Je ne sais pas si la nouvelle vous a donné la banane. Pour ma part, mais ça n’engage que moi, elle aurait tendance à me saper le moral et à provoquer de l’incompréhension. La banane la plus chère du monde a fait son grand retour lors d’une vente aux enchères chez Sotheby’s à New York. L’œuvre, signée par l’artiste italien Maurizio Cattelan, porte le titre de « Comedian » et consiste en une banane nature scotchée sur un mur à l’aide d’un ruban adhésif large de couleur argentée. Elle a été adjugée à plus de 5 millions de dollars à un richissime détenteur d’une cryptomonnaie, Justin Sun.

Avec les frais, il se sera acquitté d’une facture de 6,2 millions de dollars, et il a annoncé que son intention était de la manger, tout bêtement. Il rejoindrait ainsi le destin de la première version de l’œuvre, enlevée de son mur en 2019 par un autre artiste contemporain, David Datuna, quelques jours après son exposition à Miami, pour la déguster, et au passage dénoncer son prix, jugé exorbitant, alors qu’elle ne coûtait à l’époque « que » 120 000 dollars. Un troisième exemplaire serait visible au musée Guggenheim à New York. On ne sait pas ce qui est le plus provocateur dans cette histoire. L’énormité des sommes engagées, pour acquérir, on ne sait trop quoi exactement, puisque la banane doit être remplacée régulièrement pour garder ses propriétés, et que c’est tout autant l’idée que sa réalisation qui constitue l’œuvre d’art. Un peu comme ces objets virtuels qui ont été mis en vente, sans grand succès, pour lesquels l’acheteur détenait un certificat d’authenticité attestant de la « réalité » de l’œuvre. La vente de Sotheby’s repose sur un consensus de la valeur attribuée à l’œuvre, validée par l’acheteur et le vendeur, comme toute autre vente, indépendamment d’un jugement esthétique, difficile parfois à quantifier.

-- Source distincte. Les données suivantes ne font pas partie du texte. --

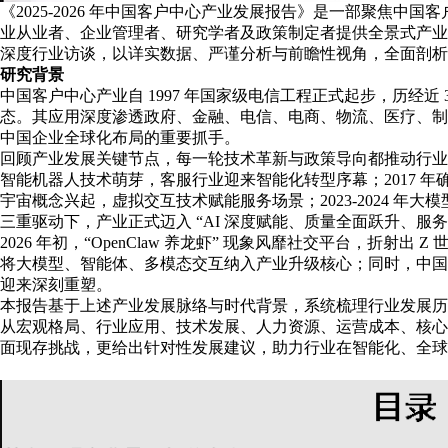
《2025-2026 年中国客户中心产业发展报告》是一部聚焦中
业从业者、企业管理者、研究学者及政策制定者提供全景式产业洞察
深度行业访谈，以详实数据、严谨分析与前瞻性视角，全面剖析
研究背景
中国客户中心产业自 1997 年国家级电信工程正式起步，历经
态。其应用深度渗透政府、金融、电信、电商、物流、医疗、制
中国企业全球化布局的重要抓手。
回顾产业发展关键节点，每一轮技术革新与政策导向都推动行业实现跨
智能机器人技术萌芽，客服行业迎来智能化转型序幕；2017 年确立
宇宙概念兴起，虚拟交互技术赋能服务场景；2023-2024 年大
三重驱动下，产业正式迈入 “AI 深度赋能、质量全面跃升、服
2026 年初，“OpenClaw 养龙虾” 现象风靡社交平台，折
将大模型、智能体、多模态交互纳入产业升级核心；同时，中国
迎来深刻重塑。
本报告基于上述产业发展脉络与时代背景，系统梳理行业发展历程、剖
从宏观格局、行业应用、技术发展、人力资源、运营成本、核心
面现存挑战，更给出针对性发展建议，助力行业在智能化、全球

Et ce n’est pas indifférent de constater que la fortune de l’acheteur, qui lui permet de se payer de si coûteuses fantaisies, repose sur la création de monnaies parallèles à l’usage exclusif de quelques privilégiés qui ont trouvé là un moyen de s’échanger des valeurs sans devoir passer par les devises officielles, apanage exclusif des états qui, depuis la nuit des temps, ont seuls le droit de battre monnaie. Ces transactions intraçables ouvrent sur un marché parallèle, une économie souterraine, propice à des trafics nécessitant de « blanchir » des fonds potentiellement illégaux. Cette histoire m’a fait penser au fameux canular du début du 20e siècle, quand fut exposée une œuvre intitulée : « Coucher de soleil sur l’Adriatique » attribuée à un certain Joachim-Raphaël Boronali, qui se révéla n’être autre que l’âne « Lolo », dont on trempait la queue dans la peinture afin de réaliser le tableau. Le pseudo était l’anagramme de l’âne de La Fontaine, Aliboron.